I write about my life and life itself seen through my eyes for who can write through the experiences of others if not their own?

Friday, July 22, 2011

Wrongfully Right

I was made an offer I probably should not have refused.  While working in the Medical Malpractice claim department, my boss asked me to be a claim examiner trainee.  I had all that it takes, he said. Mainly my ability to get doctors at ease in their interviews was crucial in getting the information needed to process a claim. I declined. Aware of the high demand of a medical malpractice examiner and the high salary that eventually I would make, I declined.
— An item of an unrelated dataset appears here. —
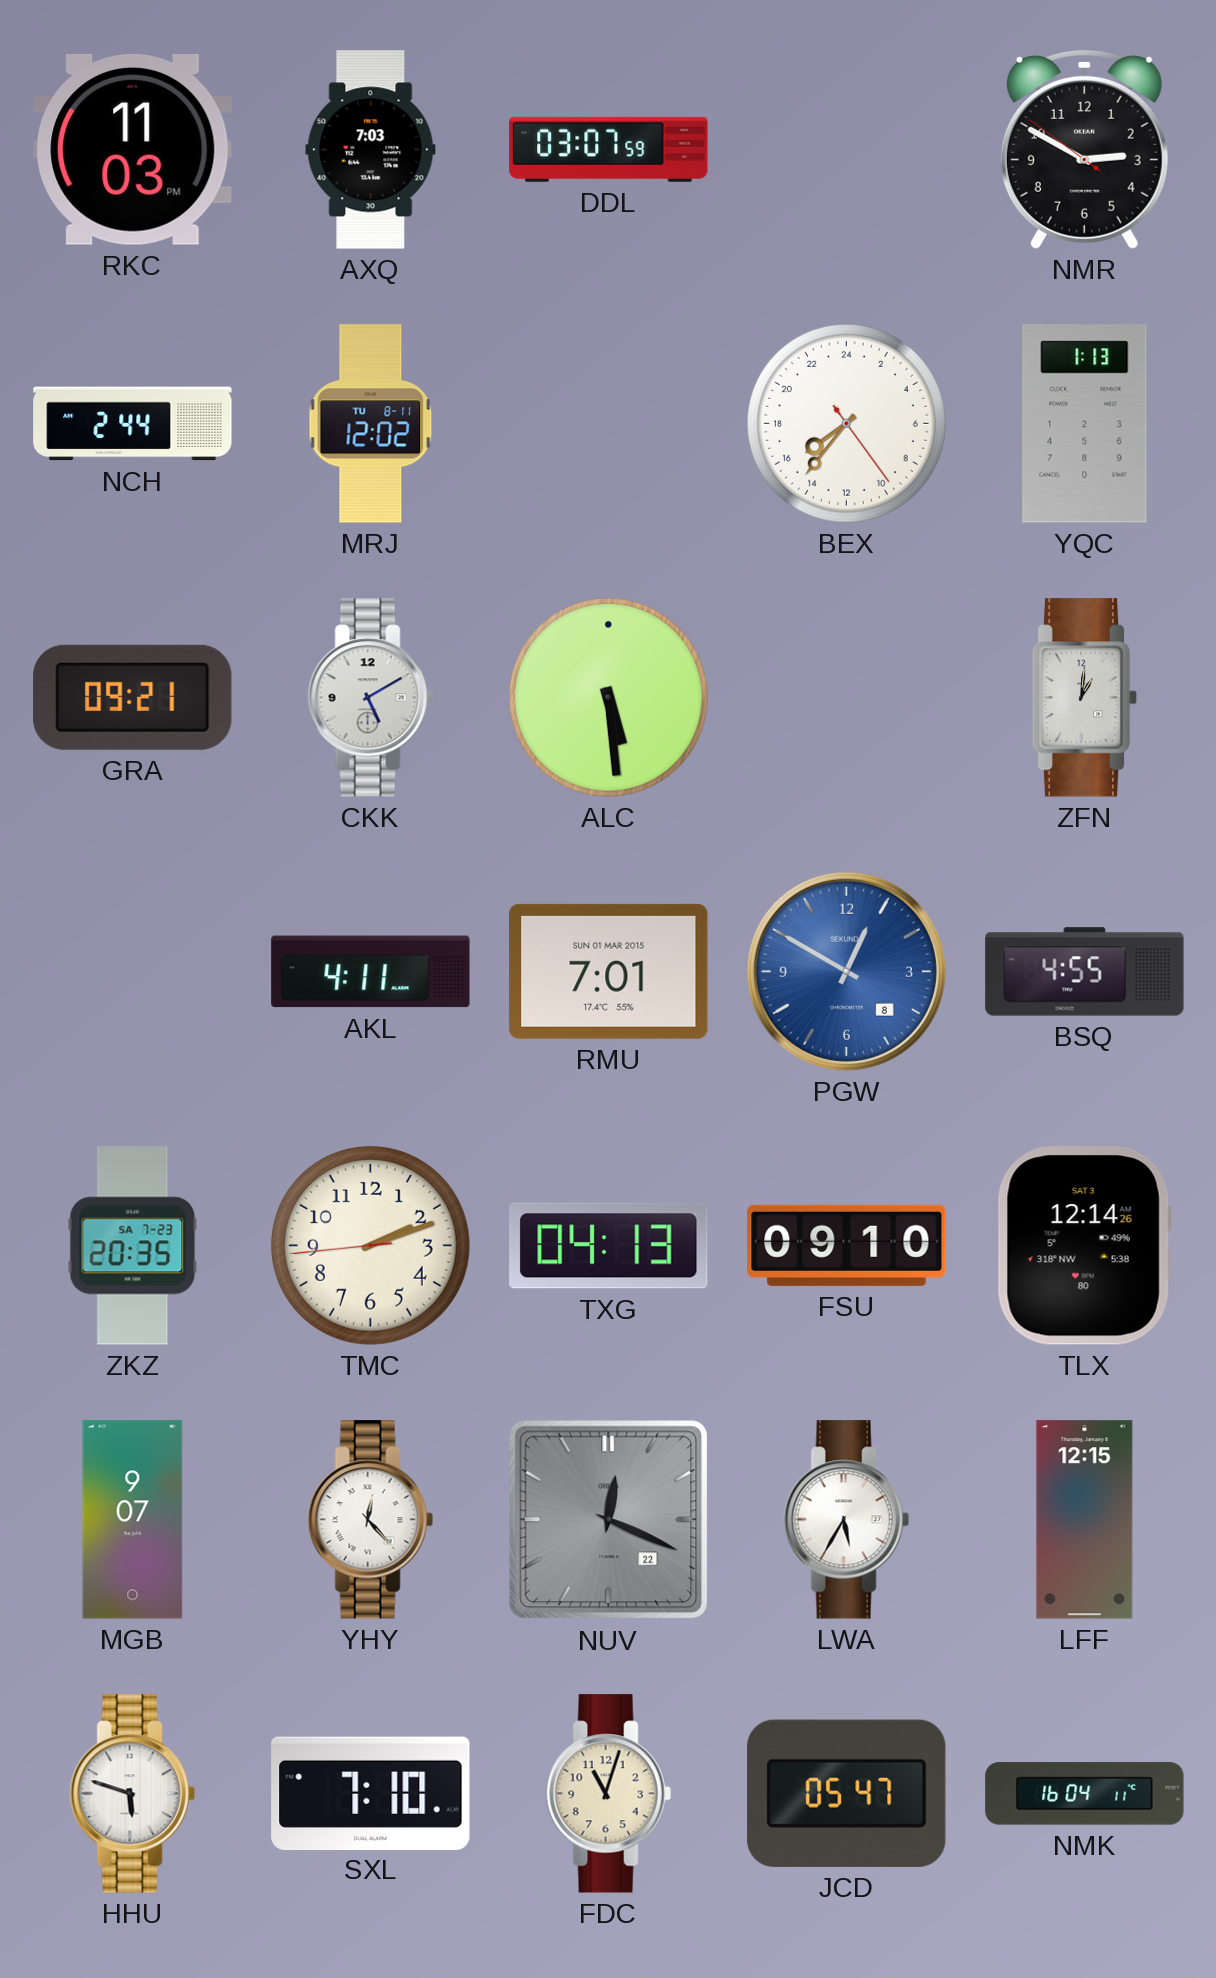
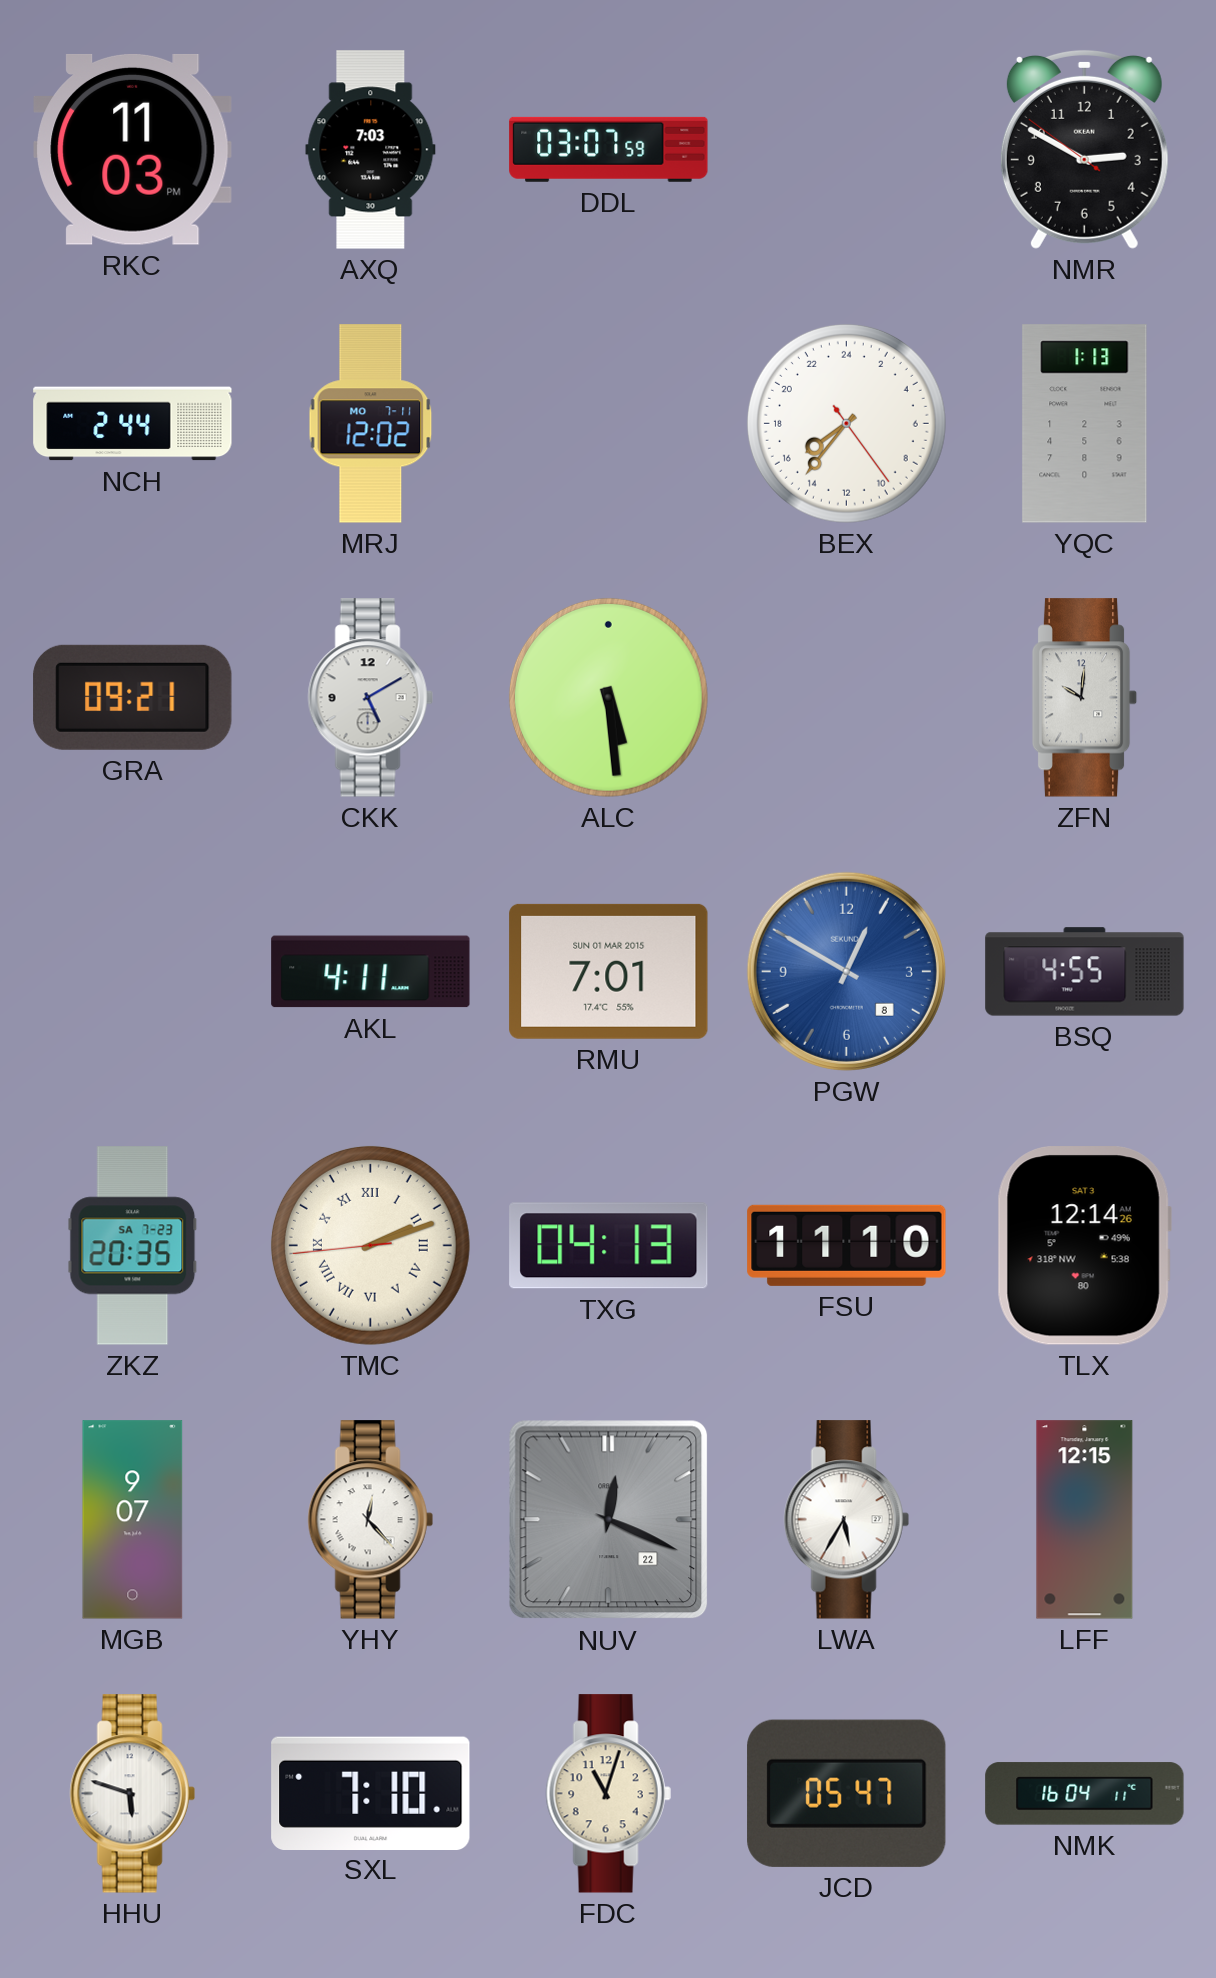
MRJ date: TU 8-11 -> MO 7-11
ZFN: 1:01 -> 10:01
TMC numerals: Arabic -> Roman
FSU: 09:10 -> 11:10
It was a good job. Rewarding worthy cases defending hard working providers who, for the most part, were unjustly sued by patients or their families. But there were those others, a minority of them, whose case I found difficult to defend if assigned to me.

I had read many of the files. I knew enough to dismiss the bullshit cases and understand the real ones. I felt I did not have what it took to defend a case I didn’t believe in and that, mainly is what I would be doing.

The Claim Examiners tried to talk me out of my decision.  I would defend my client – the doctor – and winning a case would only mean the other part didn’t prove theirs. Fair, they said.
Not to me.
How could I award the children of a dead young mother grossly misdiagnosed by her cardiologist a minimum settlement because she was just a waitress and her projected income was not high? Could I walk out of court and celebrate with my counterparts that the prosecutors didn’t prove how grossly inadequate the care rendered by my insured was?

Celebrate that those kids lost their mother who could have been saved had the cardiologist done what he was supposed to do.
It is a job and you do it. Eventually you’ll see the side of your client, I was assured.

The thought came to me when I saw Jose Baez smiling as his client walked out of jail acquitted for the death of her 2 year old daughter. A case that has impacted me as much as Susan Smith did 20 years ago.  Does he believe in the innocence of his client or is it a job and its rightfulness doesn’t matter? Or better yet, do people convince themselves that their wrong is right? Does a person who causes harm sleep peacefully at night convinced that what they did was the right thing to do?

Must be.

I couldn’t do it then, I can’t do it now.